§ **PROBLEM REQUIREMENTS**
Could you show all lines in the entries below that contain the string "noch"?

§ **DATA FOR THE TASK**

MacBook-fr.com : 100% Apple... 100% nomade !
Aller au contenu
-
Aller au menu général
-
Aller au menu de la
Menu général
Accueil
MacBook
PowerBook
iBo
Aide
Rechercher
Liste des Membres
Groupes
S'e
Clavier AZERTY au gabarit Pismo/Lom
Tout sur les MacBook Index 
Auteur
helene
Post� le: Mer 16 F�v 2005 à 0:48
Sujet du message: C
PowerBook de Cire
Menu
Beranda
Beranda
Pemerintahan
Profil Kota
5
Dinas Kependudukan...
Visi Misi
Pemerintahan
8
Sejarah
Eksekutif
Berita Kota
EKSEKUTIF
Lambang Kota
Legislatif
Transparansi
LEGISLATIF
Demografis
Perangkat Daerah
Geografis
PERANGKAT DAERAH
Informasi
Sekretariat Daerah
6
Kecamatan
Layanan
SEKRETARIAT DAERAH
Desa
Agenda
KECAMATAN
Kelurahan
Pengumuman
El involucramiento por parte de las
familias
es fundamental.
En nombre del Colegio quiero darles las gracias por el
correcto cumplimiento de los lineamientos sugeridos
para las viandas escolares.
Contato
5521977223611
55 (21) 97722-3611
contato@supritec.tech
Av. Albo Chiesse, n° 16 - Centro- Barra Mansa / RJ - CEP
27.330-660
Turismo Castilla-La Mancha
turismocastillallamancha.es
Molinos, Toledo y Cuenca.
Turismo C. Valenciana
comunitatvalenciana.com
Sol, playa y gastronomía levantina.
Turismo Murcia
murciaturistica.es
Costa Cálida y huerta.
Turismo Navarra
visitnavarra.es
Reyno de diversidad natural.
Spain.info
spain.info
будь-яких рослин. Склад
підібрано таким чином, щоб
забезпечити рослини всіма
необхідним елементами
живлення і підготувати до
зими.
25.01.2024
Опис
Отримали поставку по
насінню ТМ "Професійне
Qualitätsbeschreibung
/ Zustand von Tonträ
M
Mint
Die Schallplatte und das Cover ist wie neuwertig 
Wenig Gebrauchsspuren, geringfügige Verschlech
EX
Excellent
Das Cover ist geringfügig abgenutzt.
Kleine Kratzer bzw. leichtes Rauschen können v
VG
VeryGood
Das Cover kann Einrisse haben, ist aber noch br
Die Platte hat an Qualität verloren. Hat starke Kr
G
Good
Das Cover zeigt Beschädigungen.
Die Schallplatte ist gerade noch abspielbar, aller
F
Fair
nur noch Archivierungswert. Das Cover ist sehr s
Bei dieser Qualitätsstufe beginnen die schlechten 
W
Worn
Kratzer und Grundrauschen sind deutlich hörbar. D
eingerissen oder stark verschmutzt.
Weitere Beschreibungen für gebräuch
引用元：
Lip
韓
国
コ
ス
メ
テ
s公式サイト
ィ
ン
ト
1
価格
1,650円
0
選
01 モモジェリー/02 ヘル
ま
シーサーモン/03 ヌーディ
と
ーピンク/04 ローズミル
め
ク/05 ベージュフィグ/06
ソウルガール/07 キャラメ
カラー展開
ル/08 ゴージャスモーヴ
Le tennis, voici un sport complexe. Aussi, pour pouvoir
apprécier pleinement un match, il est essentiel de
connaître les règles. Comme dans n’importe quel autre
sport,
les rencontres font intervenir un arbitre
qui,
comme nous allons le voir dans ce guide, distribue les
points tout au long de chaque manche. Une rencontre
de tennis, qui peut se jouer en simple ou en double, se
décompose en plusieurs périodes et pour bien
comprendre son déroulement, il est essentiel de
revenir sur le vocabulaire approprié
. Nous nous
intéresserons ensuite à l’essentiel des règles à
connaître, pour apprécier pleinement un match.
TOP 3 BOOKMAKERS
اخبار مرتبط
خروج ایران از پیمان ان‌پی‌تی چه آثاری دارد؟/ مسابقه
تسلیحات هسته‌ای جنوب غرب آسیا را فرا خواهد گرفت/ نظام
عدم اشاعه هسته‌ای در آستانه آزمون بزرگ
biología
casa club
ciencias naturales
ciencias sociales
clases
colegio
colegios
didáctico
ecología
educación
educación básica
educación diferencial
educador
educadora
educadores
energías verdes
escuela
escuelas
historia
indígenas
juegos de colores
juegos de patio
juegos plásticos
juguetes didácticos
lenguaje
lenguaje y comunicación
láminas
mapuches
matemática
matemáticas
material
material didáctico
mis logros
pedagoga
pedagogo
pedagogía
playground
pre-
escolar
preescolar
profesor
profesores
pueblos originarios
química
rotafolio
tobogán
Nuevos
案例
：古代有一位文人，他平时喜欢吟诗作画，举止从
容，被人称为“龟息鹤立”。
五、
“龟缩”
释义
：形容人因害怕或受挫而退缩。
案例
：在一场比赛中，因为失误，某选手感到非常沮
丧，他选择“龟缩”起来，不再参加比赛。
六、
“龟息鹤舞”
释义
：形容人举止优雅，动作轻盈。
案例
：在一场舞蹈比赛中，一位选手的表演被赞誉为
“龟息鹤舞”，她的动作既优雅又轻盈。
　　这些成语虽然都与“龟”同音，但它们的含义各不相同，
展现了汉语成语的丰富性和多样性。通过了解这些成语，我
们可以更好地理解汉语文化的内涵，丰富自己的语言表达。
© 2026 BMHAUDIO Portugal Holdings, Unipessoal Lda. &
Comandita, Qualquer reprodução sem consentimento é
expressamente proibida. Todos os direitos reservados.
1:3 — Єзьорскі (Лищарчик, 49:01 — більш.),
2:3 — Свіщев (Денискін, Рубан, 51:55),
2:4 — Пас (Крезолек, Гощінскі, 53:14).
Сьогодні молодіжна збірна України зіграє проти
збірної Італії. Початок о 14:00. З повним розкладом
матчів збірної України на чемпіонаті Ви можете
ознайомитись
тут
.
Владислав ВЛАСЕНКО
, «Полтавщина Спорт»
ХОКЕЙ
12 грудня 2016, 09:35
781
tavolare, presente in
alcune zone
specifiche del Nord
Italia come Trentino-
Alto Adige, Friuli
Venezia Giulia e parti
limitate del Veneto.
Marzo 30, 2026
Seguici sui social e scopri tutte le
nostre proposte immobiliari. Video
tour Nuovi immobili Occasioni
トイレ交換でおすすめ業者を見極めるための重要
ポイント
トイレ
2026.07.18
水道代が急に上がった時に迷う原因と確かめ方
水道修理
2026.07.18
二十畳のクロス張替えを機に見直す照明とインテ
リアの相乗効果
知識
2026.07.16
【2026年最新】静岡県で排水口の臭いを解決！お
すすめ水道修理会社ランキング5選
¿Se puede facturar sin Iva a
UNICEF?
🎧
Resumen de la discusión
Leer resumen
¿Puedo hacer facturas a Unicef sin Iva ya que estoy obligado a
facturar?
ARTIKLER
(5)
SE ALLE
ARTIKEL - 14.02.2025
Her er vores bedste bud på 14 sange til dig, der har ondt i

§ **YOUR RESPONSE**
Das Cover kann Einrisse haben, ist aber noch br
Die Schallplatte ist gerade noch abspielbar, aller
nur noch Archivierungswert. Das Cover ist sehr s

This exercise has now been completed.